# Word Mover's Distance as a Dissimilarity/Similarity Measure

### Import the libraries

In [1]:
import gensim
from gensim.models import KeyedVectors

### Load the pre-trained Word2Vec model

In [2]:
model = KeyedVectors.load_word2vec_format('/Users/amankedia/Desktop/Sunday/nlp-book/Chapter 5/Code/GoogleNews-vectors-negative300.bin', binary=True)

FileNotFoundError: [Errno 2] No such file or directory: '/Users/amankedia/Desktop/Sunday/nlp-book/Chapter 5/Code/GoogleNews-vectors-negative300.bin'

### Define the sentences

In [3]:
sentence_1 = "Obama speaks to the media in Illinois"
sentence_2 = "President greets the press in Chicago"
sentence_3 = "Apple is my favorite company"

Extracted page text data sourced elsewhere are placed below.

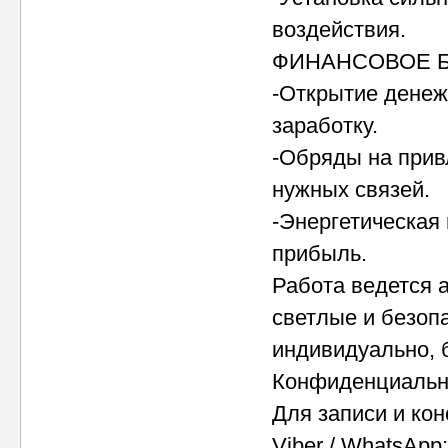
воздействия.
ФИНАНСОВОЕ Б
-Открытие денеж
заработку.
-Обряды на привл
нужных связей.
-Энергетическая
прибыль.
Работа ведется а
светлые и безоп
индивидуально, 
Конфиденциально
Для записи и кон
Viber / WhatsApp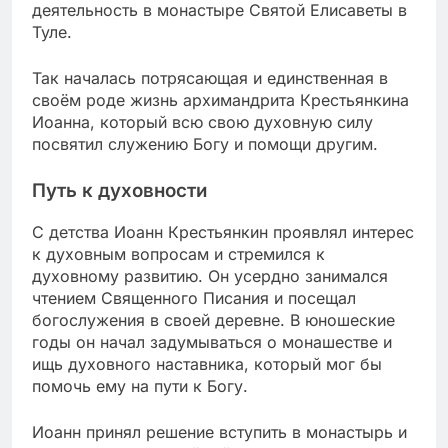
деятельность в монастыре Святой Елисаветы в
Туле.
Так началась потрясающая и единственная в
своём роде жизнь архимандрита Крестьянкина
Иоанна, который всю свою духовную силу
посвятил служению Богу и помощи другим.
Путь к духовности
С детства Иоанн Крестьянкин проявлял интерес
к духовным вопросам и стремился к
духовному развитию. Он усердно занимался
чтением Священного Писания и посещал
богослужения в своей деревне. В юношеские
годы он начал задумываться о монашестве и
ищь духовного наставника, который мог бы
помочь ему на пути к Богу.
Иоанн принял решение вступить в монастырь и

### Compute the Word Mover's Distance between the sentences

In [4]:
word_mover_distance = model.wmdistance(sentence_1, sentence_2)
word_mover_distance

1.1642040735998236

In [5]:
word_mover_distance = model.wmdistance(sentence_1, sentence_3)
word_mover_distance

1.365806580758697

### Normalizing the word embeddings to get a best measure of distance

In [6]:
model.init_sims(replace = True)

### Recomputing the Word Mover's Distance between the sentences based on normalized embeddings

In [7]:
word_mover_distance = model.wmdistance(sentence_1, sentence_2)
word_mover_distance

0.4277553083600646

In [8]:
word_mover_distance = model.wmdistance(sentence_1, sentence_3)
word_mover_distance

0.47793400675650705

### Summary
## Libraries Used
# 1 Gensim: 
This library, specifically the KeyedVectors module, is used for loading and working with pre-trained Word2Vec models.

## Steps Followed

 1. Import the Libraries:
Necessary libraries for handling word embeddings and computing distances are imported.

 2. Load the Pre-trained Word2Vec Model:
A pre-trained Word2Vec model, such as the one trained on Google News, is loaded to provide word embeddings.

 3. Define the Sentences:
Example sentences are defined for which the Word Mover's Distance will be calculated.

 4. Compute the Word Mover's Distance:
The Word Mover's Distance (WMD) is calculated between pairs of sentences to measure their semantic dissimilarity or similarity.

 5. Normalize the Word Embeddings:
Word embeddings are normalized to enhance the accuracy of the distance measurement.

 6. Recompute the Word Mover's Distance:
The WMD is recalculated using the normalized embeddings to ensure more reliable results.